Task details:
Filter the entries for the word "group". Copy each line that has it.

Source material:
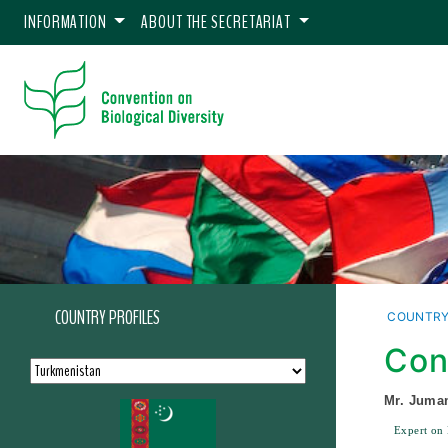
INFORMATION
ABOUT THE SECRETARIAT
COUNTRY PROFILES
COUNTRY
Con
Mr. Juma
Expert on 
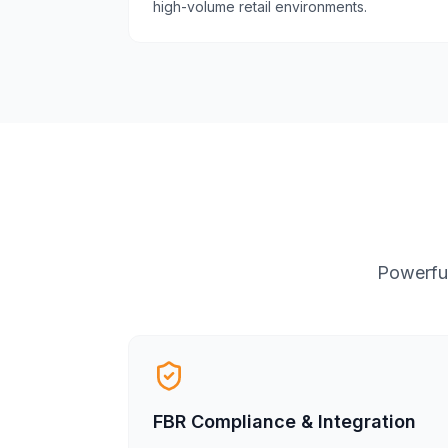
high-volume retail environments.
Powerful
FBR Compliance & Integration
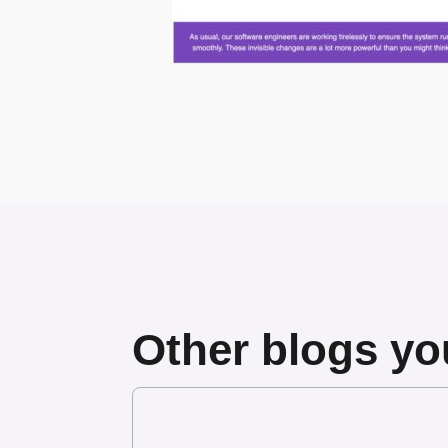
Other blogs you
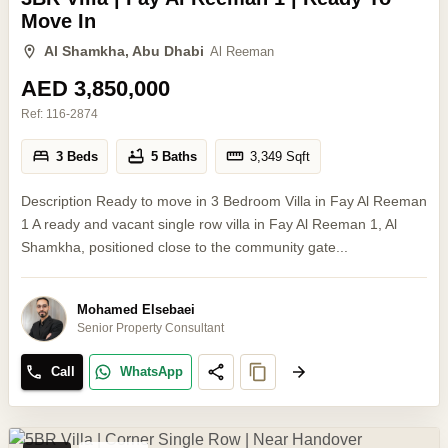
Move In
Al Shamkha, Abu Dhabi
Al Reeman
AED 3,850,000
Ref:
116-2874
3 Beds
5 Baths
3,349
Sqft
Description Ready to move in 3 Bedroom Villa in Fay Al Reeman
1 A ready and vacant single row villa in Fay Al Reeman 1, Al
Shamkha, positioned close to the community gate...
Mohamed Elsebaei
Senior Property Consultant
Call
WhatsApp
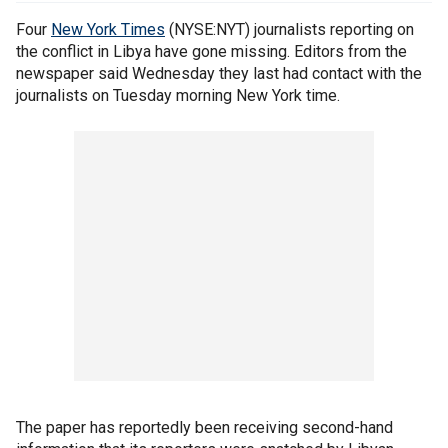
Four
New York Times
(NYSE:NYT) journalists reporting on
the conflict in Libya have gone missing. Editors from the
newspaper said Wednesday they last had contact with the
journalists on Tuesday morning New York time.
The paper has reportedly been receiving second-hand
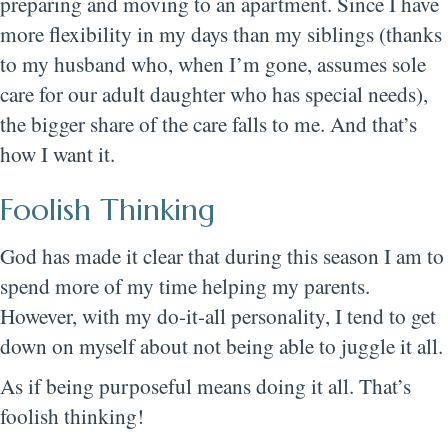
preparing and moving to an apartment. Since I have
more flexibility in my days than my siblings (thanks
to my husband who, when I’m gone, assumes sole
care for our adult daughter who has special needs),
the bigger share of the care falls to me. And that’s
how I want it.
Foolish Thinking
God has made it clear that during this season I am to
spend more of my time helping my parents.
However, with my do-it-all personality, I tend to get
down on myself about not being able to juggle it all.
As if being purposeful means doing it all. That’s
foolish thinking!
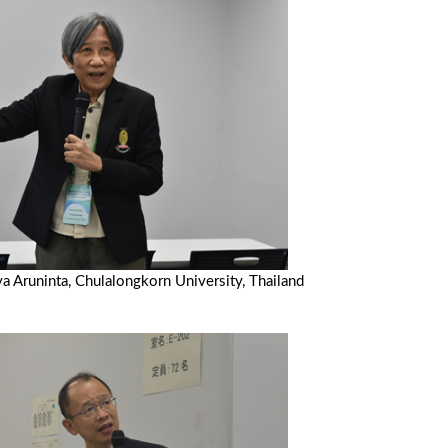
ya Aruninta, Chulalongkorn University, Thailand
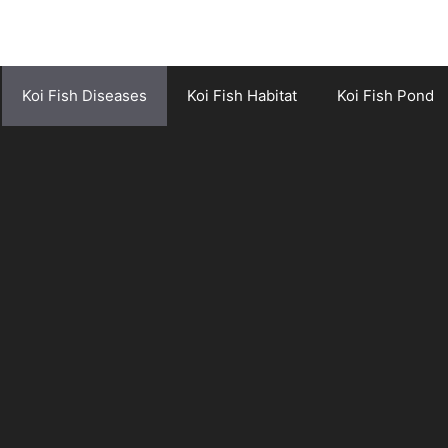
Koi Fish Diseases
Koi Fish Habitat
Koi Fish Pond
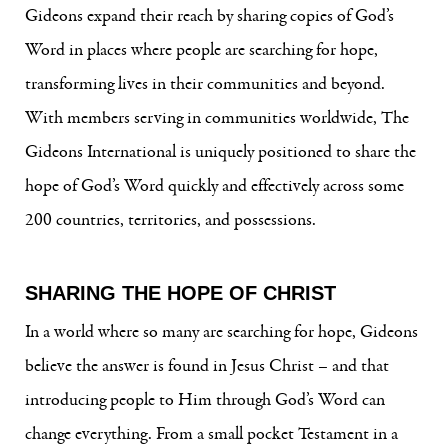
Gideons expand their reach by sharing copies of God’s
Word in places where people are searching for hope,
transforming lives in their communities and beyond.
With members serving in communities worldwide, The
Gideons International is uniquely positioned to share the
hope of God’s Word quickly and effectively across some
200 countries, territories, and possessions.
SHARING THE HOPE OF CHRIST
In a world where so many are searching for hope, Gideons
believe the answer is found in Jesus Christ – and that
introducing people to Him through God’s Word can
change everything. From a small pocket Testament in a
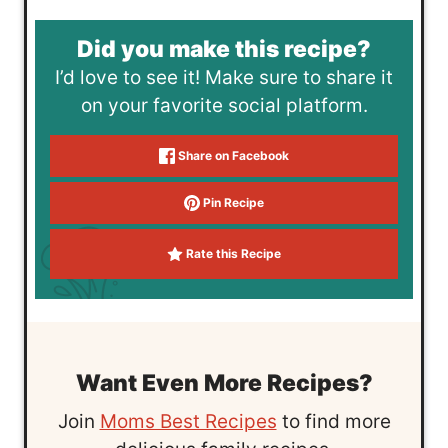
Did you make this recipe?
I’d love to see it! Make sure to share it
on your favorite social platform.
Share on Facebook
Pin Recipe
Rate this Recipe
Want Even More Recipes?
Join
Moms Best Recipes
to find more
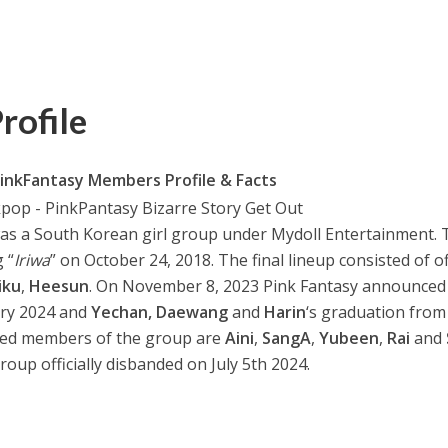
rofile
inkFantasy Members Profile & Facts
a South Korean girl group under Mydoll Entertainment. 
 “
Iriwa
” on October 24, 2018. The final lineup consisted of off
iku
,
Heesun
. On November 8, 2023 Pink Fantasy announced 
ary 2024 and
Yechan, Daewang
and
Harin
‘s graduation from
ted members of the group are
Aini
,
SangA
,
Yubeen
,
Rai
and
roup officially disbanded on July 5th 2024.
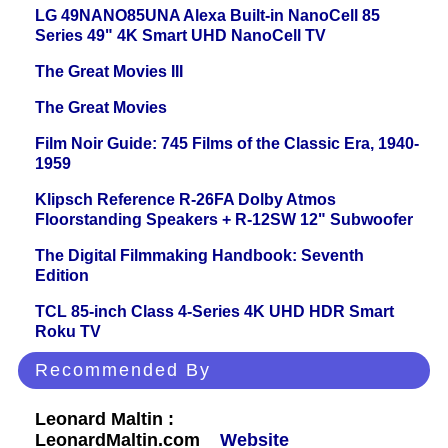
LG 49NANO85UNA Alexa Built-in NanoCell 85
Series 49" 4K Smart UHD NanoCell TV
The Great Movies III
The Great Movies
Film Noir Guide: 745 Films of the Classic Era, 1940-
1959
Klipsch Reference R-26FA Dolby Atmos
Floorstanding Speakers + R-12SW 12" Subwoofer
The Digital Filmmaking Handbook: Seventh
Edition
TCL 85-inch Class 4-Series 4K UHD HDR Smart
Roku TV
Recommended By
Leonard Maltin :
LeonardMaltin.com
Website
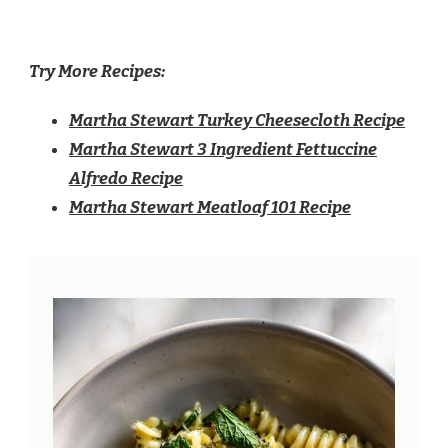
Try More Recipes:
Martha Stewart Turkey Cheesecloth Recipe
Martha Stewart 3 Ingredient Fettuccine
Alfredo Recipe
Martha Stewart Meatloaf 101 Recipe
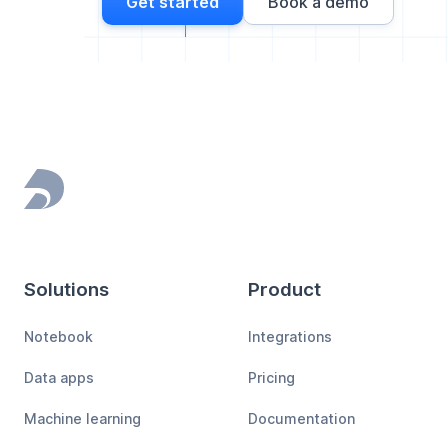
Get started
Book a demo
Footer
Solutions
Product
Notebook
Integrations
Data apps
Pricing
Machine learning
Documentation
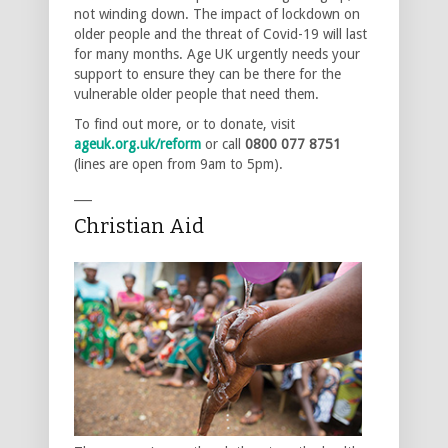
not winding down. The impact of lockdown on
older people and the threat of Covid-19 will last
for many months. Age UK urgently needs your
support to ensure they can be there for the
vulnerable older people that need them.
To find out more, or to donate, visit
ageuk.org.uk/reform
or call
0800 077 8751
(lines are open from 9am to 5pm).
___
Christian Aid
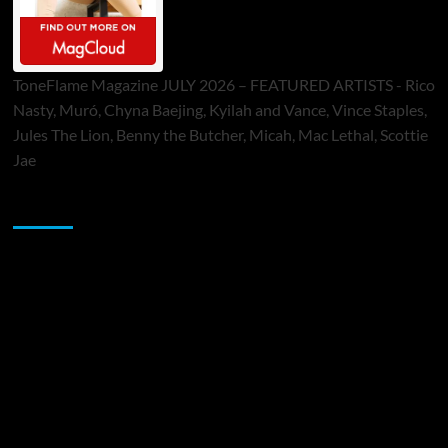
ToneFlame Magazine JULY 2026 – FEATURED ARTISTS - Rico
Nasty, Muró, Chyna Baejing, Kyilah and Vance, Vince Staples,
Jules The Lion, Benny the Butcher, Micah, Mac Lethal, Scottie
Jae
Sponsor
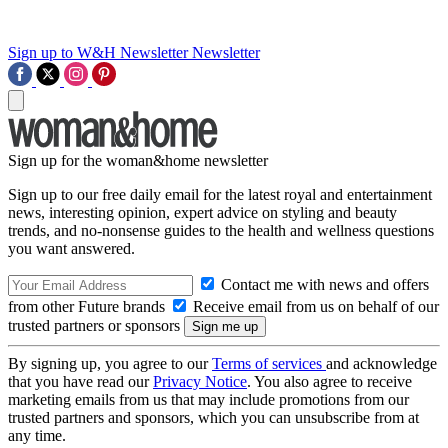
Sign up to W&H Newsletter
Newsletter
Sign up for the woman&home newsletter
Sign up to our free daily email for the latest royal and entertainment
news, interesting opinion, expert advice on styling and beauty
trends, and no-nonsense guides to the health and wellness questions
you want answered.
Contact me with news and offers
from other Future brands
Receive email from us on behalf of our
trusted partners or sponsors
By signing up, you agree to our
Terms of services
and acknowledge
that you have read our
Privacy Notice
. You also agree to receive
marketing emails from us that may include promotions from our
trusted partners and sponsors, which you can unsubscribe from at
any time.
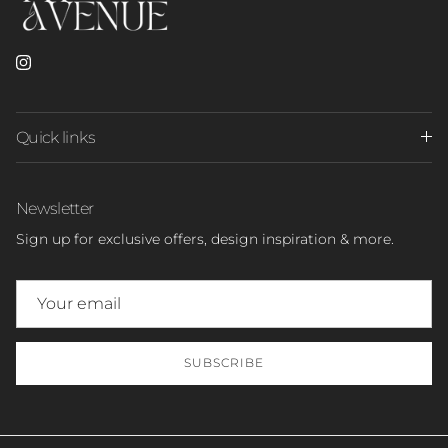
Instagram
Quick links
Newsletter
Sign up for exclusive offers, design inspiration & more.
SUBSCRIBE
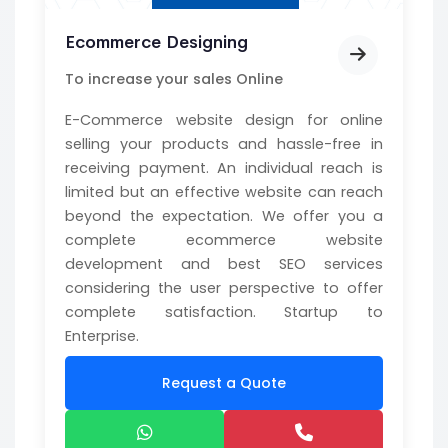
Ecommerce Designing
To increase your sales Online
E-Commerce website design for online
selling your products and hassle-free in
receiving payment. An individual reach is
limited but an effective website can reach
beyond the expectation. We offer you a
complete ecommerce website
development and best SEO services
considering the user perspective to offer
complete satisfaction. Startup to
Enterprise.
Request a Quote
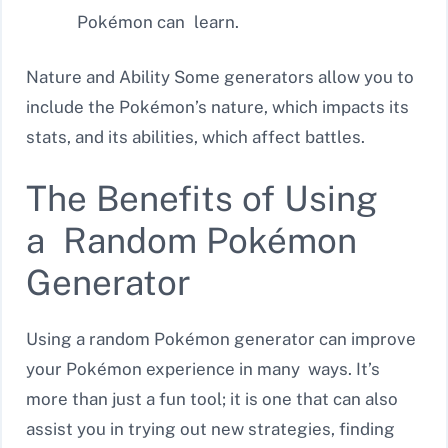
Pokémon can learn.
Nature and Ability Some generators allow you to
include the Pokémon’s nature, which impacts its
stats, and its abilities, which affect battles.
The Benefits of Using
a Random Pokémon
Generator
Using a random Pokémon generator can improve
your Pokémon experience in many ways. It’s
more than just a fun tool; it is one that can also
assist you in trying out new strategies, finding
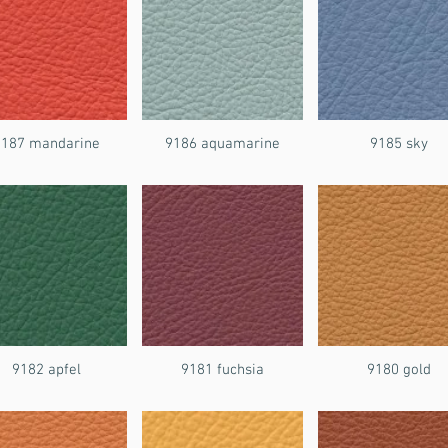
9187 mandarine
9186 aquamarine
9185 sky
9182 apfel
9181 fuchsia
9180 gold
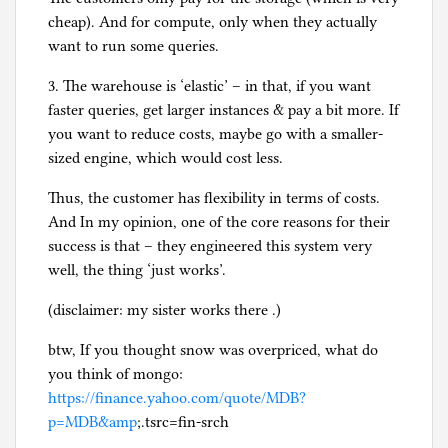
cheap). And for compute, only when they actually
want to run some queries.
3. The warehouse is ‘elastic’ – in that, if you want
faster queries, get larger instances & pay a bit more. If
you want to reduce costs, maybe go with a smaller-
sized engine, which would cost less.
Thus, the customer has flexibility in terms of costs.
And In my opinion, one of the core reasons for their
success is that – they engineered this system very
well, the thing ‘just works’.
(disclaimer: my sister works there .)
btw, If you thought snow was overpriced, what do
you think of mongo:
https://finance.yahoo.com/quote/MDB?
p=MDB&amp
;.tsrc=fin-srch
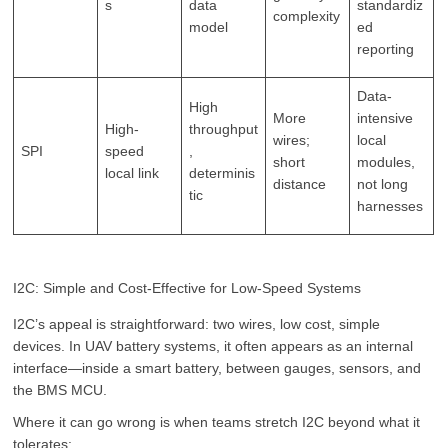
s
data
standardiz
complexity
model
ed
reporting
Data-
High
More
intensive
High-
throughput
wires;
local
SPI
speed
,
short
modules,
local link
determinis
distance
not long
tic
harnesses
I2C: Simple and Cost-Effective for Low-Speed Systems
I2C’s appeal is straightforward: two wires, low cost, simple
devices. In UAV battery systems, it often appears as an internal
interface—inside a smart battery, between gauges, sensors, and
the BMS MCU.
Where it can go wrong is when teams stretch I2C beyond what it
tolerates:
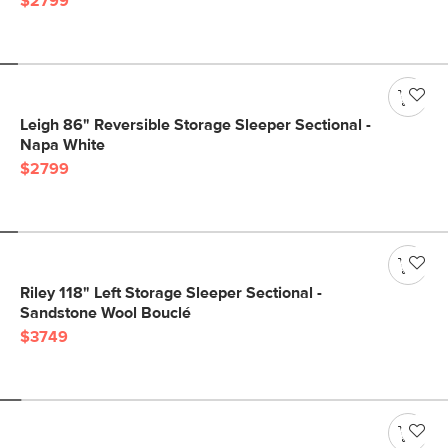
$2799
Leigh 86" Reversible Storage Sleeper Sectional -
Napa White
$2799
Riley 118" Left Storage Sleeper Sectional -
Sandstone Wool Bouclé
$3749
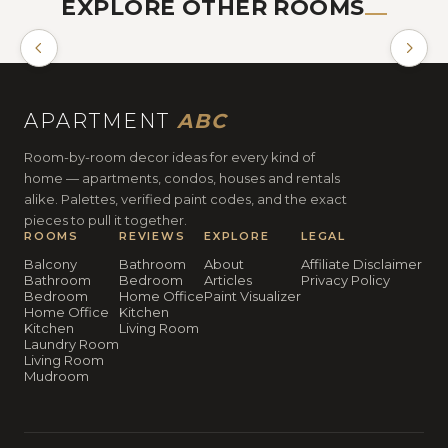
EXPLORE OTHER ROOMS
BATHROOM
APARTMENT
ABC
Room-by-room decor ideas for every kind of
home — apartments, condos, houses and rentals
alike. Palettes, verified paint codes, and the exact
pieces to pull it together.
ROOMS
REVIEWS
EXPLORE
LEGAL
Balcony
Bathroom
About
Affiliate Disclaimer
Bathroom
Bedroom
Articles
Privacy Policy
Bedroom
Home Office
Paint Visualizer
Home Office
Kitchen
Kitchen
Living Room
Laundry Room
Living Room
Mudroom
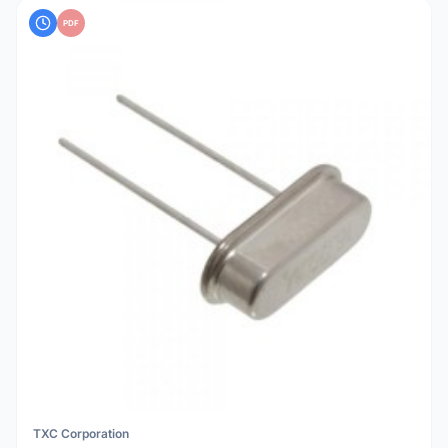
PDF
TXC Corporation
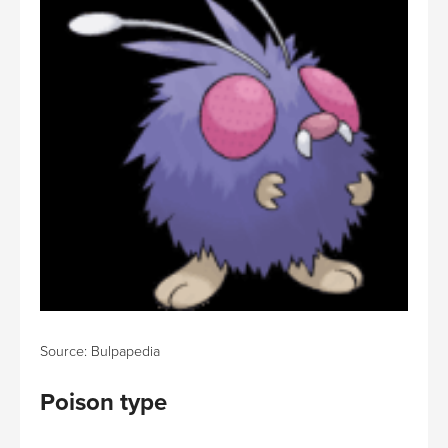
Source: Bulpapedia
Poison type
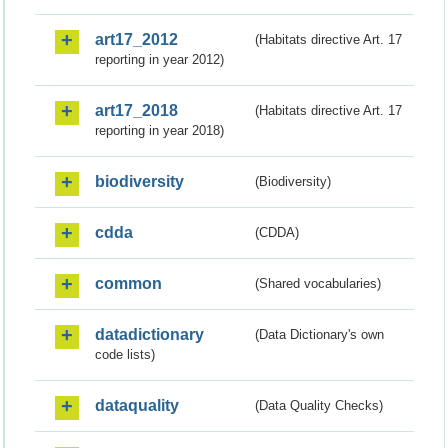
art17_2012
(Habitats directive Art. 17
reporting in year 2012)
art17_2018
(Habitats directive Art. 17
reporting in year 2018)
biodiversity
(Biodiversity)
cdda
(CDDA)
common
(Shared vocabularies)
datadictionary
(Data Dictionary's own
code lists)
dataquality
(Data Quality Checks)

Answer:
a South Korean girl group under Mydoll Entertainment. 
ted members of the group are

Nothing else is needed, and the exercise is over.